I shouldn’t wonder if I find out I’m a pretty mean kind of cuss, and didn’t know enough to know it.”
“Alan! Stop it! I say! Oh, it was great. And you did it all. Did you see how happy he looked when they cheered, and how surprised? And Alan, he told me he was going to study the Bible with us. He told me how you had been talking to him.”
While they were talking it over, Lancey, in her little faded pink frock, with her heart all happy and sorry, and her face all shining and kind of teary around the lashes, was walking demurely back to the millinery store with her bundle, utterly forgetful of the scolding she would probably receive because she was a minute late from having watched the express out of sight. But, for once, Lancey didn’t care.
When Alan left Sherrill at her home and drove back to the hardware store, his heart grew suddenly heavy. The affairs of his father’s business settled down upon his shoulders like so much lead. There were all the papers of the safe to be checked over, to make sure nothing was gone. How was he to know anyway? Was there a list somewhere? He must find out somehow.

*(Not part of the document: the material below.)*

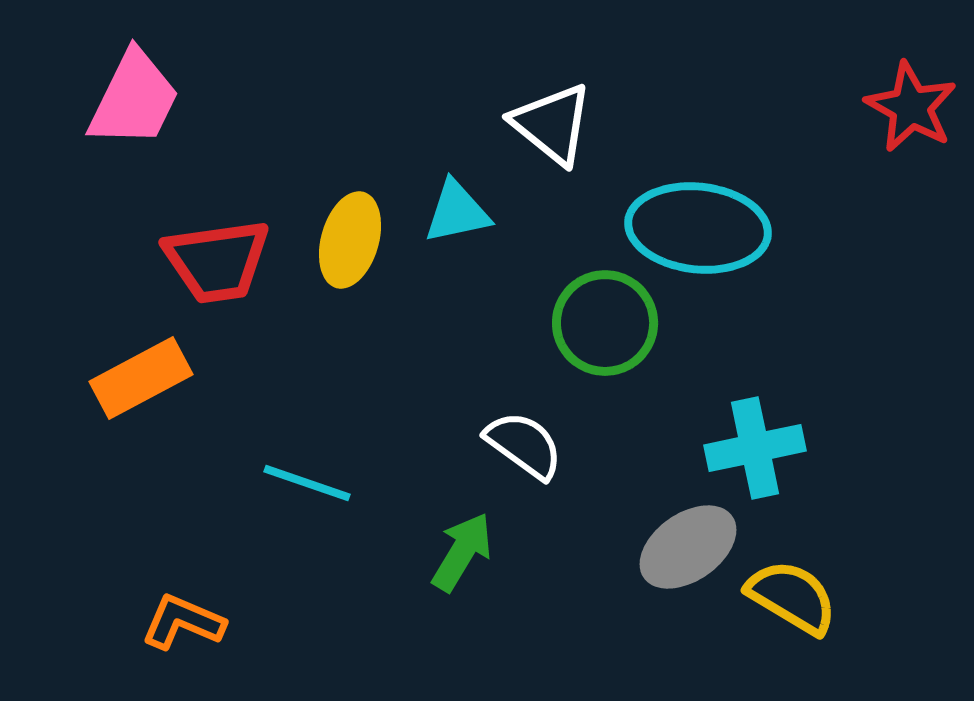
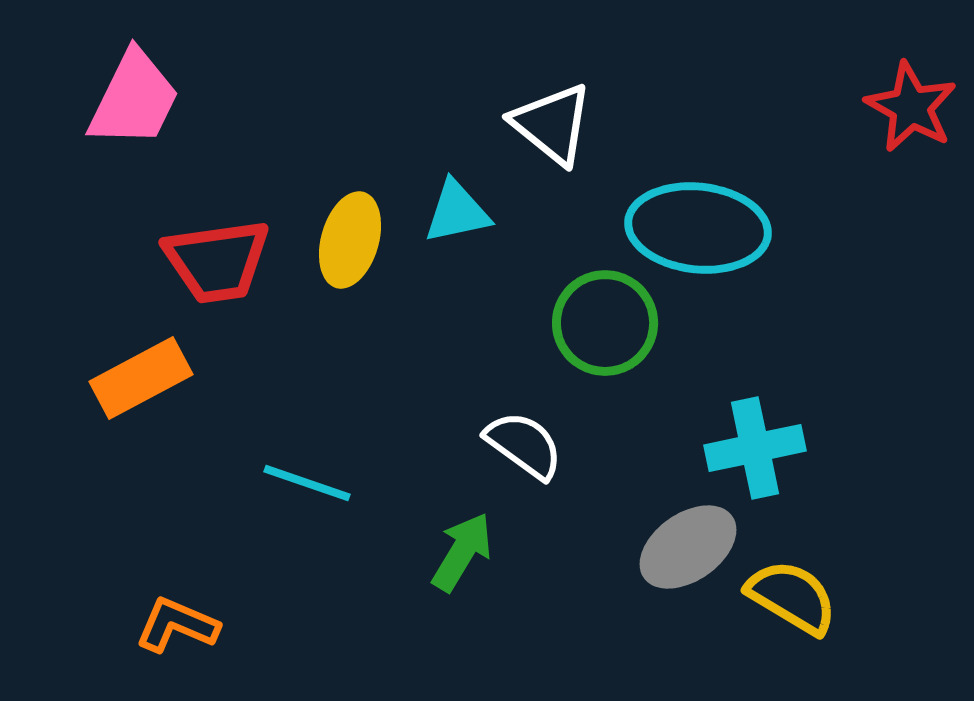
orange L-shape: moved 6 px left, 3 px down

Then there was that Rawlins coming to see him at eleven o’clock, and somehow he felt less prepared to meet him than ever. If he could only take him out and thrash him, as he had done on the intruder the night before. Perhaps he had already! If the tale Lancey Kennedy had told to Bob meant anything at all, it might mean that. In which case, would the man come at all? And would he be able to recognize his opponent of the midnight fray? There was that to investigate of course, and perhaps he should do it at once. He might have to out the police on the matter. He must see Lancey. How the dickens was he to do that, and keep his promise to Bob not to let her aunt see him talking to Lancey? Well, it must be done somehow.
And then there was the mortgage. The real great trouble of all! What should he do next? Oh, if Judge Whiteley would only come home.
Lancey relieved him of one trouble as soon as he arrived at the store by running in for a paper of tacks, and although she seemed in a great hurry, she answered all his questions quite clearly, so that when she left he felt fairly sure that Rawlins was his burglar, for Rawlins was boarding at Mrs. Brower’s. But what could he want from the safe? And—did he get it or not? If only his father was able to be asked a few questions. But the doctor’s orders were very strict. He must not be disturbed for several days yet.
Alan spent an hour going over all the papers he could find, carefully, and only grew more and more perplexed. He tried to think of some friend of his father’s that he could ask to come and help him, but he was sure that his reticent father would not have been willing to confide his troubles to anyone but Judge Whiteley. And Judge Whiteley seemed to have disappeared off the face of the earth. He groaned inwardly at the responsibility thrust upon his young shoulders.
At half past ten there came a telegram from the city.
WAS IN BAD AUTOMOBILE ACCIDENT YESTERDAY. AM IN HOSPITAL. MY REPRESENTATIVE WILL CALL ON YOU THIS AFTERNOON AT FIVE, FULLY EMPOWERED TO ACT. THIS WILL BE YOUR LAST CHANCE. RAWLINS
After Alan had read this twice he put on his hat, went over to the Brower boardinghouse, and asked if he might see a man named Rawlins who was boarding there.
Mrs. Brower seated him in her dismal little parlor and toiled up to the third story back. It was some minutes before she returned bearing an open note in her hand.
“Why, he isn’t here. He was called to the city on the early train this morning,” she said, glancing down at the paper in her hand as if to verify her statement.
“When will he be back?” asked Alan, trying to get a glimpse of the handwriting on the note.
“Well, I can’t say fer sure,” said the woman. “I guess fer supper.